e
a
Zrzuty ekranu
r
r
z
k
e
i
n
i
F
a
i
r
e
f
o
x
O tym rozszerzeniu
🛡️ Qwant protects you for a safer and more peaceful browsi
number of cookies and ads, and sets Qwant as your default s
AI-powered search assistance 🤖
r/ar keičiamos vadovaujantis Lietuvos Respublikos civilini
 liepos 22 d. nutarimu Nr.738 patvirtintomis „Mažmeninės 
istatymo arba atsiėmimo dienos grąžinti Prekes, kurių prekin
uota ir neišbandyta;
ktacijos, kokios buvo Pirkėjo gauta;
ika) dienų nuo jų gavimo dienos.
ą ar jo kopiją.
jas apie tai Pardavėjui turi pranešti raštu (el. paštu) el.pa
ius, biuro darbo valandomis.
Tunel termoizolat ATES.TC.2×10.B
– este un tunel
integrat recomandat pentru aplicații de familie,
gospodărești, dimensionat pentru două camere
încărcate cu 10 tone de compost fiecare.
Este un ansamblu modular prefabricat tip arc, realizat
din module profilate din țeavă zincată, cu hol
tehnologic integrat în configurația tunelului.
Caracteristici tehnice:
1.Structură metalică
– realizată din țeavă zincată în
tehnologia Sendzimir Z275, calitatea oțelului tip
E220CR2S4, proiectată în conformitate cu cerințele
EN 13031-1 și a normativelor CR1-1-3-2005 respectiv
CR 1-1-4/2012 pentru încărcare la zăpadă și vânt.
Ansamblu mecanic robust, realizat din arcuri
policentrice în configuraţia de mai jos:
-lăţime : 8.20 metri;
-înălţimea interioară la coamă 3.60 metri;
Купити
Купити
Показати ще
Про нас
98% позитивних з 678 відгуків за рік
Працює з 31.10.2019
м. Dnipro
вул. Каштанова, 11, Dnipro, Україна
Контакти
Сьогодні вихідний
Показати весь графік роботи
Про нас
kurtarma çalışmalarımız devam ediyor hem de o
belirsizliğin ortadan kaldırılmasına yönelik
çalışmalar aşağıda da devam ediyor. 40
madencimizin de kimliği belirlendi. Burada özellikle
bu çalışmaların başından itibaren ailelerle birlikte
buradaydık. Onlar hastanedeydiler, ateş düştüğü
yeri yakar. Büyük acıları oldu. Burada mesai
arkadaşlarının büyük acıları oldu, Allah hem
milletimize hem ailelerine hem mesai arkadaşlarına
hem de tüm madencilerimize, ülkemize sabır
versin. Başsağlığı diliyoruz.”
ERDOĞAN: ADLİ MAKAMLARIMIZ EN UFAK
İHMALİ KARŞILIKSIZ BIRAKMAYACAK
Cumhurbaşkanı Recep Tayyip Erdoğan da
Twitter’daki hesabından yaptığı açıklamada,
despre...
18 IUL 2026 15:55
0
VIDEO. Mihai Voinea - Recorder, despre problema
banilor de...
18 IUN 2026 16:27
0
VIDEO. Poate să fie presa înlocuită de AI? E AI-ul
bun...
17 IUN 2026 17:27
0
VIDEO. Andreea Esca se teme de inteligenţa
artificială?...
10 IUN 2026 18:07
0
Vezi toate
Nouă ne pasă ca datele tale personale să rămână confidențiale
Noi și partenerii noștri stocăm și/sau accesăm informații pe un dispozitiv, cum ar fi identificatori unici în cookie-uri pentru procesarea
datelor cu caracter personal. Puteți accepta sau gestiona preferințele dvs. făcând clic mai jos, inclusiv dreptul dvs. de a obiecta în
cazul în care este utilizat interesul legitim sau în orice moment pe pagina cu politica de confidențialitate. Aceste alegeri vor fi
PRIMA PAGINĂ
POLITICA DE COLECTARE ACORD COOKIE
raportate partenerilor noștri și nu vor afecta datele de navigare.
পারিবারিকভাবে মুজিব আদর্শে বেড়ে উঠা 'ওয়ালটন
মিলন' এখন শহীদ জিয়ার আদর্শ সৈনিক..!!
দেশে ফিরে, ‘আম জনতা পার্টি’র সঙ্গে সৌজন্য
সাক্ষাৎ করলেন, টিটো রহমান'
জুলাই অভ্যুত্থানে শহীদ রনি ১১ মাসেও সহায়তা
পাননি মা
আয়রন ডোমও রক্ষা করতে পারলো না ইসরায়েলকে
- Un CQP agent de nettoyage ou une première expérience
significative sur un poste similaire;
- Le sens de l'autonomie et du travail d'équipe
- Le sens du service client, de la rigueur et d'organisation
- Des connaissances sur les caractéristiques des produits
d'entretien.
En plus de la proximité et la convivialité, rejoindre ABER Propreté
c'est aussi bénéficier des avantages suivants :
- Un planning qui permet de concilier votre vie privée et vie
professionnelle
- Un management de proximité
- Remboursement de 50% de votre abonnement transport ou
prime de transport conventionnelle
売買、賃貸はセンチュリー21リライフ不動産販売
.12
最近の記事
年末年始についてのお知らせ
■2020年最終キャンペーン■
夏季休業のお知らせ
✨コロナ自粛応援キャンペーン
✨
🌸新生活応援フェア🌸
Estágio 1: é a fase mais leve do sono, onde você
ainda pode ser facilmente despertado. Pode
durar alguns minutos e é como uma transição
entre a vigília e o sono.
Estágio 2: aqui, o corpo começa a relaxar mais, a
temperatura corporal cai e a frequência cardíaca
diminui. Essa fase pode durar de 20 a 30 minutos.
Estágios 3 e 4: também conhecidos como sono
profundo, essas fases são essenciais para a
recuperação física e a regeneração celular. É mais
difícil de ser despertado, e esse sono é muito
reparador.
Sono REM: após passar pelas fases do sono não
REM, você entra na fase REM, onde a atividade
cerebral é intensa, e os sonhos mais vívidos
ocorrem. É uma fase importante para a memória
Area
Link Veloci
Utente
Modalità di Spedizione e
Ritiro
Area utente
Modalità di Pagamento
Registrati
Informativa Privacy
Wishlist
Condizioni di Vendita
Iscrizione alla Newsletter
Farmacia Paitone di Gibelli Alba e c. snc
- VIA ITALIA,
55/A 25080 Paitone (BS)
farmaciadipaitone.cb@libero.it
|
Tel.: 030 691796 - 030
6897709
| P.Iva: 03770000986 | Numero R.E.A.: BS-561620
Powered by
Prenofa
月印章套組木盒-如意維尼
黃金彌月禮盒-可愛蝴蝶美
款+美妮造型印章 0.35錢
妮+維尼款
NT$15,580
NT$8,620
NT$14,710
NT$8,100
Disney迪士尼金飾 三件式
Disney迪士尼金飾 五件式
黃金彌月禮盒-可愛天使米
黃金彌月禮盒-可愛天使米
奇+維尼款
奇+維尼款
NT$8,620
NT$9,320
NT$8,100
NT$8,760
--------------------
**PROBLEM DETAILS**: Each line above that includes "dienos" should be shown.

**REPLY TO THE EXERCISE**:
istatymo arba atsiėmimo dienos grąžinti Prekes, kurių prekin
ika) dienų nuo jų gavimo dienos.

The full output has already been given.